I WILL NOT BE LIKE Squidward Tentacles

When I finally managed to officially enter adulthood, and I’m not talking about the day I turned 30 but rather the day in which thanks to a permanent job (albeit as a fake freelancer) I was able to afford to move into an apartment with my cat Sancho, I had my first panic attack. I thought I was about to die.

Welcome back to me screaming:
AAAAAAH AAAH AAAAAAAAAAAAAAAAAAAAHHHHHHHHHHH!!!

After talking about it with my psychologist and a psychiatrist, I realized that I am terrified of getting older, not the fear of physically aging or dying (which I also feel) but the fear of losing my ability to play. The idea of becoming Squidward terrifies me.
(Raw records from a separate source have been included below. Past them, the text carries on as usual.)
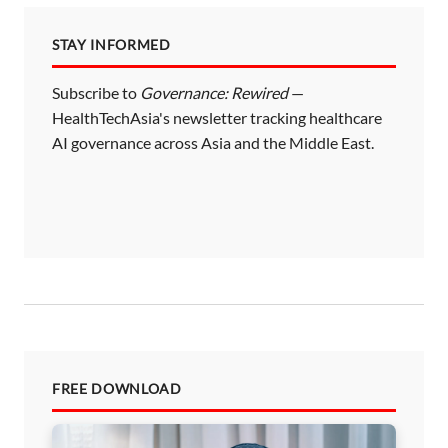
STAY INFORMED
Subscribe to
Governance: Rewired
—
HealthTechAsia's newsletter tracking healthcare
AI governance across Asia and the Middle East.
FREE DOWNLOAD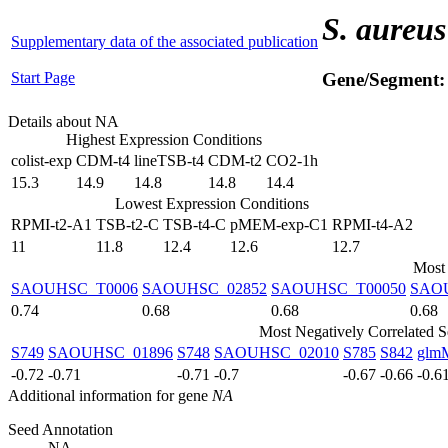
S. aureus
Supplementary data of the associated publication
Start Page
Gene/Segment
Details about NA
Highest Expression Conditions
colist-exp
CDM-t4
lineTSB-t4
CDM-t2
CO2-1h
15.3
14.9
14.8
14.8
14.4
Lowest Expression Conditions
RPMI-t2-A1
TSB-t2-C
TSB-t4-C
pMEM-exp-C1
RPMI-t4-A2
11
11.8
12.4
12.6
12.7
Most 
SAOUHSC_T0006
SAOUHSC_02852
SAOUHSC_T00050
SAO
0.74
0.68
0.68
0.68
Most Negatively Correlated 
S749
SAOUHSC_01896
S748
SAOUHSC_02010
S785
S842
glm
-0.72
-0.71
-0.71
-0.7
-0.67
-0.66
-0.6
Additional information for gene
NA
Seed Annotation
NA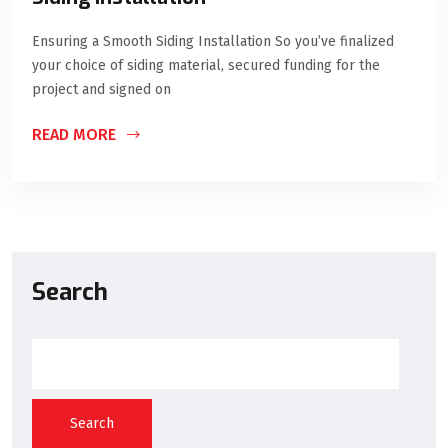
Ensuring a Smooth Siding Installation So you’ve finalized
your choice of siding material, secured funding for the
project and signed on
READ MORE
Search
Search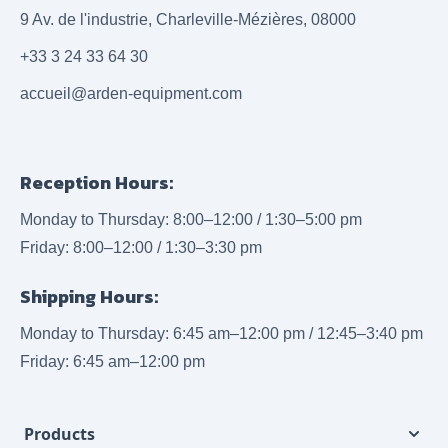
9 Av. de l'industrie, Charleville-Mézières, 08000
+33 3 24 33 64 30
accueil@arden-equipment.com
Reception Hours:
Monday to Thursday: 8:00–12:00 / 1:30–5:00 pm
Friday: 8:00–12:00 / 1:30–3:30 pm
Shipping Hours:
Monday to Thursday: 6:45 am–12:00 pm / 12:45–3:40 pm
Friday: 6:45 am–12:00 pm
Products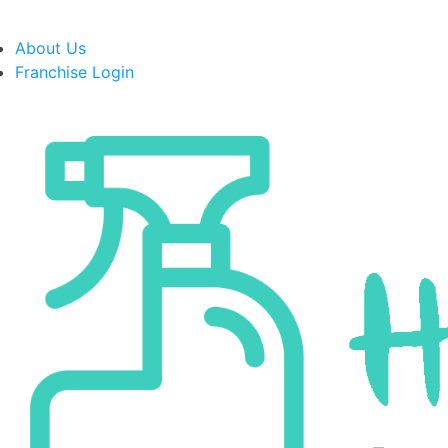
About Us
Franchise Login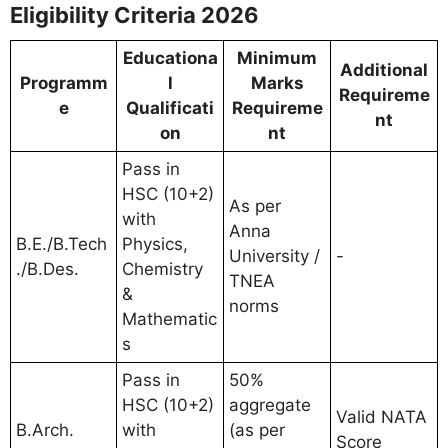
Eligibility Criteria 2026
Educationa
Minimum
Additional
Programm
l
Marks
Requireme
e
Qualificati
Requireme
nt
on
nt
Pass in
HSC (10+2)
As per
with
Anna
B.E./B.Tech
Physics,
University /
-
./B.Des.
Chemistry
TNEA
&
norms
Mathematic
s
Pass in
50%
HSC (10+2)
aggregate
Valid NATA
B.Arch.
with
(as per
Score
A character who desperately wants to be an artist but does nothing but fail in his attempts because he doesn’t know how to play, Squidward doesn’t know how to let himself go, he only knows how to follow to the letter the instructions he reads in art manuals, and that makes him one unhappy, bitter and envious squid.

*Me taking my 7th shot of vodka*
My head: What are you doing?
My liver: What are you doing?
My belly: What are you doing?
My dignity: What are you doing?
Me to my ex: What are you doing?

I don’t want to be Squidward, I want to be SpongeBob.

Please don’t make fun of me…
cause i’m actually really ✧ ・゚: * F R A G I L E * : ・゚✧

I have nothing against adults (well maybe a little), but nothing seems more depressing to me than seeing people who have lost their ability to learn by having fun. The kind of people who think that intelligence resides in serious things, in the solemnity of high culture. Those people who have annihilated their childish part thinking that this makes them more erudite. This, I think, is being condemned to a living death.

I’m so h*rny I told the local indie band’s bassist im underage

Perhaps it’s because of this that I am obsessed with keeping sight of what younger people are doing. I need to keep a bridge with them in order to keep in touch with my childhood self and, as much as I’m embarrassed by it, with my adolescent self, as well. My battle is to ensure that we don’t end up like Boomers, watching the world change with prejudice and fear.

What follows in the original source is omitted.